One possible plan of attack could be to create a [demand function](https://www.core-econ.org/the-economy/book/text/leibniz-07-08-01.html) that maps the payment fee (and possibly other variables) to the expected demand using the data. Once we have the function, we can transform it to a function that gives us the total expected revenue, given a payment fee. We can then optimize this function (find the maximum). However, there are multiple approaches that you could take, and other econometric or data science research methods might be viable.

## What we expect
We expect you to provide a presentation highlighting your analysis, methodology, conclusion for the business, possible next steps, and limitations and risks. We will judge your presentation based on whether your methodology makes sense, your conclusions make sense, and whether you correctly thought about the dangers and limitations.

Good luck, and feel free to ask individual questions.

In [None]:
import pandas as pd

data = pd.read_csv('fsa_data.csv')

data

Unnamed: 0,payment_category,orderdatetime,order_count,mean_payment_fee,mean_delivery_fee,mean_commission_fee,mean_food_price
0,A,2021-01-04,31925,0.0,0.42,4.42,29.25
1,A,2021-01-11,58812,0.0,0.45,4.45,28.80
2,A,2021-01-18,61065,0.0,0.44,4.43,28.86
3,A,2021-01-25,65067,0.0,0.45,4.48,29.03
4,A,2021-02-01,67950,0.0,0.44,4.52,29.50
...,...,...,...,...,...,...,...
231,B,2023-03-06,12240,0.0,0.23,3.88,27.92
232,B,2023-03-13,12138,0.0,0.22,3.88,27.84
233,B,2023-03-20,11520,0.0,0.21,3.93,28.17
234,B,2023-03-27,9881,0.0,0.22,3.91,28.07


In [None]:
import plotly.express as px

px.line(data, x='orderdatetime', y=['mean_payment_fee'], color='payment_category')

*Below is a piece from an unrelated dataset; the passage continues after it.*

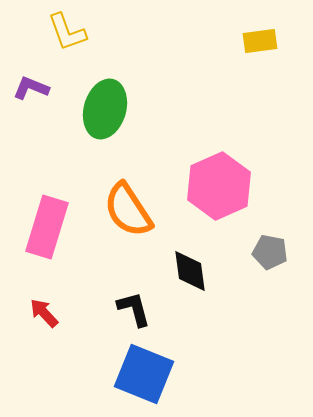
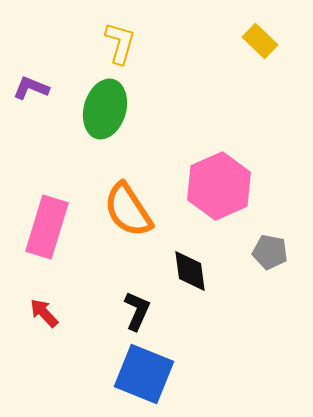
yellow L-shape: moved 53 px right, 11 px down; rotated 144 degrees counterclockwise
yellow rectangle: rotated 52 degrees clockwise
black L-shape: moved 3 px right, 2 px down; rotated 39 degrees clockwise
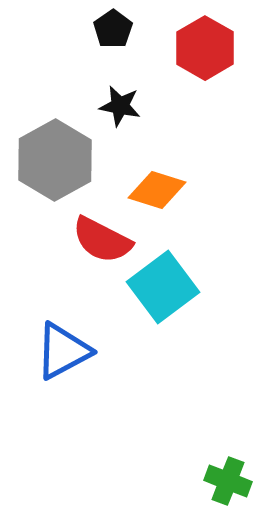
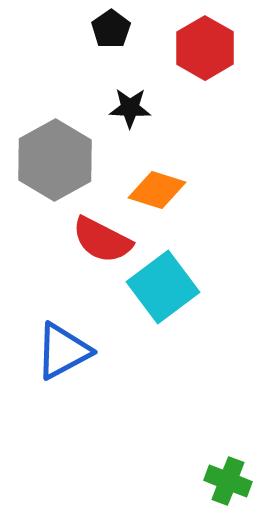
black pentagon: moved 2 px left
black star: moved 10 px right, 2 px down; rotated 9 degrees counterclockwise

In below line graph, the dates where the payment fee was changes (`2021-11-8`, `2022-5-30` and `2023-1-9`) are shown with dotted lines.

In [None]:
import plotly.express as px

fig = px.line(data, x='orderdatetime', y=['order_count'], color='payment_category')
fig.add_vline(x='2021-11-8', line_width=2, line_dash="dash", line_color="black")
fig.add_vline(x='2022-5-30', line_width=2, line_dash="dash", line_color="black")
fig.add_vline(x='2023-1-9', line_width=2, line_dash="dash", line_color="black")